Here, the reward model $r_{\phi}(x,y)$rϕ​(x,y) extracts the final answer from the generated sequence and assigns a binary reward (1 if correct, 0 otherwise). The KL penalty term prevents excessive deviation from the reference policy, which is initialized to the pre-trained LLM state. Optimization is performed using Group Relative Policy Optimization (GRPO), which computes advantages within groups of rollouts to stabilize training. The GRPO objective incorporates clipping and group-normalized advantages to reduce variance and improve sample efficiency.

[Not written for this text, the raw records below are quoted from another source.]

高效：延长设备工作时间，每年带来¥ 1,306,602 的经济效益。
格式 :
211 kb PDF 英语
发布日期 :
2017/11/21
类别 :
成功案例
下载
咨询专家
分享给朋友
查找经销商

As shown in the figure below, the training data generation process involves two stages: first, the LLM proposes QA categories from an existing dataset (BioASQ), which are then refined by domain experts; second, the model generates new QA pairs from sampled scientific papers, which are paraphrased and stored in the final dataset. This synthetic data pipeline ensures coverage of diverse scientific domains while maintaining factual grounding.

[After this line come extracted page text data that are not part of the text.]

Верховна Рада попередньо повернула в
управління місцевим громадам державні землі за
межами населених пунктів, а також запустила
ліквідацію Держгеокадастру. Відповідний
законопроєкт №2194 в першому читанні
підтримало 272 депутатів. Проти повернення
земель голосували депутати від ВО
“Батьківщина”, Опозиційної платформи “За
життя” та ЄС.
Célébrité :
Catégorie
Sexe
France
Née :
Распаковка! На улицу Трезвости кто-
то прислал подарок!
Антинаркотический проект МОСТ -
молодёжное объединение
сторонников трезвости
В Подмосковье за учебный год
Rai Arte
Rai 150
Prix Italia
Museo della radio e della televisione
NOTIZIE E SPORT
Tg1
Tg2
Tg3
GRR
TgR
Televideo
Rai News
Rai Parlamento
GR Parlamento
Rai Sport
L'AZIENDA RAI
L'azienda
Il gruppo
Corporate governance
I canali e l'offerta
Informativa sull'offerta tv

The agent’s behavior during training is characterized by three distinct reasoning modes: explicit planning and keyword extraction, reasoning before search, and verification of in-parameter knowledge. In the first mode, the agent decomposes the question into subtasks and issues targeted search queries. In the second, it performs preliminary reasoning to narrow the scope before retrieving external information. In the third, it leverages internal knowledge to hypothesize an answer and uses search only for verification. These modes are not hard-coded but emerge from the RLVR training process, as the agent learns to allocate effort between internal reasoning and external retrieval based on reward feedback.

Experiment

• RLVR training significantly boosts performance on scientific QA tasks compared to baseline methods like direct inference, chain-of-thought, and RAG, especially for factoid questions.
• RLVR-trained models (Search-R1) outperform RAG by 9.6–14.5 points on PaperSearchQA and 5.5–9.3 points on BioASQ, with gains increasing with model size.
• Retrieval method (BM25 vs e5) shows minimal performance difference, suggesting keyword-based retrieval suffices in scientific domains due to technical terminology.
• LLMs retain substantial parametric knowledge of scientific facts, but retrieval remains essential as memorization is incomplete.
• Paraphrasing questions during dataset construction increases difficulty and better tests generalization, as non-paraphrased questions are easier to answer.
• Training dynamics mirror general QA settings; base models require more time to converge and are more stable than instruct models under GRPO.
• Qualitatively, trained agents favor explicit keyword extraction and search planning; early reasoning before search and verification of known answers also occur but diminish with training.
• After retrieval, models typically answer immediately with little explicit reasoning, possibly due to simplified comprehension needs or RL-induced parameter tuning.
• Performance varies by category, with “Biomarkers & diagnostics” and “Protein function & signalling” being easiest and “Genetic mutations” most challenging.

The authors use reinforcement learning with verifiable rewards (RLVR) to train LLMs on scientific question answering, and results show this approach consistently outperforms baseline methods including direct inference, chain-of-thought, and retrieval-augmented generation. Performance gains are more pronounced with larger models, and the method proves effective across both in-domain and external benchmarks. The improvements suggest RLVR enhances the model’s ability to leverage parametric knowledge rather than relying solely on retrieval or reasoning scaffolds.

The authors use RLVR training to improve LLM performance on scientific question answering, showing consistent gains over baseline methods like RAG and chain-of-thought across both 3B and 7B models. Results show that retrieval-augmented approaches significantly outperform retrieval-free ones, and model size correlates with better performance, suggesting parametric knowledge plays a key role. Per-category analysis reveals that performance varies by domain, with “Bioinformatics databases” being easiest and “Genetic mutations” most challenging, while RLVR training consistently delivers the strongest results across categories.